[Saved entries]
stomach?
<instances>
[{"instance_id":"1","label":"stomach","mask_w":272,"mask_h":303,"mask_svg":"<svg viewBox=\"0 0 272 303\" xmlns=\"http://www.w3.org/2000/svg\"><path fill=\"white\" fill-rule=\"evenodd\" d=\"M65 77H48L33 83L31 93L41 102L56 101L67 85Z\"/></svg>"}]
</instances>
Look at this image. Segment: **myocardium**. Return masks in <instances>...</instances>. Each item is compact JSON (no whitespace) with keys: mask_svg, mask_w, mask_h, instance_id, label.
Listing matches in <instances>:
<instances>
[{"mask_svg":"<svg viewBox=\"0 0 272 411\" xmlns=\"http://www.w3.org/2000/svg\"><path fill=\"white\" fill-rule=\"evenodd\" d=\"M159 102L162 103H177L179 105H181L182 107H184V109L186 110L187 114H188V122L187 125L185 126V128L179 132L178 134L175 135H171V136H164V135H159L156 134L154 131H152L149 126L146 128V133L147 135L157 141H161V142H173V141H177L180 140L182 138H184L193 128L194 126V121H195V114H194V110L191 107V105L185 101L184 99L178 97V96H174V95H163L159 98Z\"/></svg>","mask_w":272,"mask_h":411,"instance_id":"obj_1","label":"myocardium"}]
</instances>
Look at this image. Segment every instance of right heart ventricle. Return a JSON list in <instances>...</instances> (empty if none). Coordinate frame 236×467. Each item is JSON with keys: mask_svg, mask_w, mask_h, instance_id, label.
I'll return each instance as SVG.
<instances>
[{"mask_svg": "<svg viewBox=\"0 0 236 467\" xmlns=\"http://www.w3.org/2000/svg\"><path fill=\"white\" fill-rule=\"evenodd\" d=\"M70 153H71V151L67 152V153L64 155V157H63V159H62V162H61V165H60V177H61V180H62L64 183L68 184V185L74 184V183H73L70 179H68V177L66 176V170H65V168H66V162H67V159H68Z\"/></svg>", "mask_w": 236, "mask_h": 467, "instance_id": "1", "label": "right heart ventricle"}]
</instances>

Task description ▸
Your answer must be the line that contains "Look at this image. Segment: **myocardium**." and every line after it to the end of the records, reproduced exactly.

Task output ▸
Look at this image. Segment: **myocardium**. Return masks in <instances>...</instances>. Each item is compact JSON (no whitespace) with keys: mask_svg, mask_w, mask_h, instance_id, label.
Listing matches in <instances>:
<instances>
[{"mask_svg":"<svg viewBox=\"0 0 272 411\" xmlns=\"http://www.w3.org/2000/svg\"><path fill=\"white\" fill-rule=\"evenodd\" d=\"M159 102L162 103H177L179 105H181L182 107H184V109L186 110L187 114H188V122L187 125L185 126V128L179 132L178 134L175 135H171V136H164V135H159L156 134L154 131H152L149 126L146 128V133L147 135L157 141H161V142H173V141H177L180 140L182 138H184L193 128L194 126V121H195V114H194V110L191 107V105L185 101L184 99L178 97V96H174V95H163L159 98Z\"/></svg>","mask_w":272,"mask_h":411,"instance_id":"obj_1","label":"myocardium"}]
</instances>
Look at this image. Segment every instance of right heart ventricle. Return a JSON list in <instances>...</instances> (empty if none). Coordinate frame 236×467. Each item is JSON with keys: mask_svg, mask_w, mask_h, instance_id, label.
I'll return each instance as SVG.
<instances>
[{"mask_svg": "<svg viewBox=\"0 0 236 467\" xmlns=\"http://www.w3.org/2000/svg\"><path fill=\"white\" fill-rule=\"evenodd\" d=\"M70 153H71V151L67 152V153L64 155V157H63V159H62V162H61V165H60V177H61V180H62L64 183L68 184V185L74 184V183H73L70 179H68V177L66 176V170H65V168H66V162H67V159H68Z\"/></svg>", "mask_w": 236, "mask_h": 467, "instance_id": "1", "label": "right heart ventricle"}]
</instances>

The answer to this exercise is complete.